(Transcribed page contents)

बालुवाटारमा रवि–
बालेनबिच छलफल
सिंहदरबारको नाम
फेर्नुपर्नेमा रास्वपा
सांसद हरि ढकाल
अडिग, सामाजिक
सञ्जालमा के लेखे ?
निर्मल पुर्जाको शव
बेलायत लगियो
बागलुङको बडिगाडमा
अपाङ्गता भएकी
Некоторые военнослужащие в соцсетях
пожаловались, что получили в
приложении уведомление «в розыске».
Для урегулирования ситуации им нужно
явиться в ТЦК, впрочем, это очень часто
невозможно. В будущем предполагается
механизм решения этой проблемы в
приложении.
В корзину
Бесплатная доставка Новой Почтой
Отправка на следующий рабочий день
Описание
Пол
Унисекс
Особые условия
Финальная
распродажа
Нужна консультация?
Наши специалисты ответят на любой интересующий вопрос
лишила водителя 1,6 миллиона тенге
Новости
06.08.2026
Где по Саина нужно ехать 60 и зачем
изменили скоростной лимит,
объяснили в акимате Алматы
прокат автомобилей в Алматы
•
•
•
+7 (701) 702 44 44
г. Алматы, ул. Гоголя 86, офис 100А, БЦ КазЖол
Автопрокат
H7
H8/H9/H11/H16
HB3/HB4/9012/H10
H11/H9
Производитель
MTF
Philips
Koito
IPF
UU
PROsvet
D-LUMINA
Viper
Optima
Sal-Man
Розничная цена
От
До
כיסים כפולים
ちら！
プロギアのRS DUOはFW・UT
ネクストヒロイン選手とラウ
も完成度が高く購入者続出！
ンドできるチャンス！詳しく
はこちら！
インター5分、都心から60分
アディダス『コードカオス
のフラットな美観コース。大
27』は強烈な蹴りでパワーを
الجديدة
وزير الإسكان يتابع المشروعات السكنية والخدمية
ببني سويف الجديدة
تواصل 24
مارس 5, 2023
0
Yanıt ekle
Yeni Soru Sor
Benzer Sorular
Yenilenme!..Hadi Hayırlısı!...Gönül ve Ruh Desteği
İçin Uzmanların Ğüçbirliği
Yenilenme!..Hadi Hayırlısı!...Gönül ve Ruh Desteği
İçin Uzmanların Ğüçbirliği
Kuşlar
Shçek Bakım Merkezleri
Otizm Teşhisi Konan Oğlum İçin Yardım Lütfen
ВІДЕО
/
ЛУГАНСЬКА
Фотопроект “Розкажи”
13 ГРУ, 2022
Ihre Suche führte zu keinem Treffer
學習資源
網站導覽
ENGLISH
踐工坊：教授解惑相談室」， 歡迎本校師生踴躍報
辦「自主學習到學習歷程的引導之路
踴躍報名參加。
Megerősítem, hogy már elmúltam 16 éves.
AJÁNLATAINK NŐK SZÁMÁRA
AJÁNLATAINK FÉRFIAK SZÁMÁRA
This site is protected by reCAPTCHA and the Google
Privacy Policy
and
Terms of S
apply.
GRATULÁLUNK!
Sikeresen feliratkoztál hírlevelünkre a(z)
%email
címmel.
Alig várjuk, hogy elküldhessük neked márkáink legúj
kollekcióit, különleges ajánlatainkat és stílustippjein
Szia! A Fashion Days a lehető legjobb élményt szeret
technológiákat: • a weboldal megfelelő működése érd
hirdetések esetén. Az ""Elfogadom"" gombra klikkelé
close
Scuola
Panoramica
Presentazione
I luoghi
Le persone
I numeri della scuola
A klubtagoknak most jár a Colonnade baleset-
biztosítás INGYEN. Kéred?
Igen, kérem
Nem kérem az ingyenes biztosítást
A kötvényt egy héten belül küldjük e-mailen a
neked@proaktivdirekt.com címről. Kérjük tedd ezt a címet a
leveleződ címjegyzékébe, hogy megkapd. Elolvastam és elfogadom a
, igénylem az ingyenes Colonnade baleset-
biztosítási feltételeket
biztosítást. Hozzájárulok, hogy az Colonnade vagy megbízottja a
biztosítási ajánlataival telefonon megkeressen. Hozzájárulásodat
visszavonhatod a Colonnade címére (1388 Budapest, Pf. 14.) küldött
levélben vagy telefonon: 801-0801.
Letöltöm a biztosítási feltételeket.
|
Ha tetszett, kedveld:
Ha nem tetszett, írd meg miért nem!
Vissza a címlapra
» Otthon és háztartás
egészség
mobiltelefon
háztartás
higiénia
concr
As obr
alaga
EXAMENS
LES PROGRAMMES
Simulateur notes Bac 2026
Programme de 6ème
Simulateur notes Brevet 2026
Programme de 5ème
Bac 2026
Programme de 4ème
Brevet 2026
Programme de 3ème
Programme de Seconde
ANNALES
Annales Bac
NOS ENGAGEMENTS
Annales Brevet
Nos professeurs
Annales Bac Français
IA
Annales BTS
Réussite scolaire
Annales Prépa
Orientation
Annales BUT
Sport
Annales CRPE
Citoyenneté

What needs to be done: Return each line of the data above that includes the word "biztosítást".

Task solution:
Nem kérem az ingyenes biztosítást
biztosítást. Hozzájárulok, hogy az Colonnade vagy megbízottja a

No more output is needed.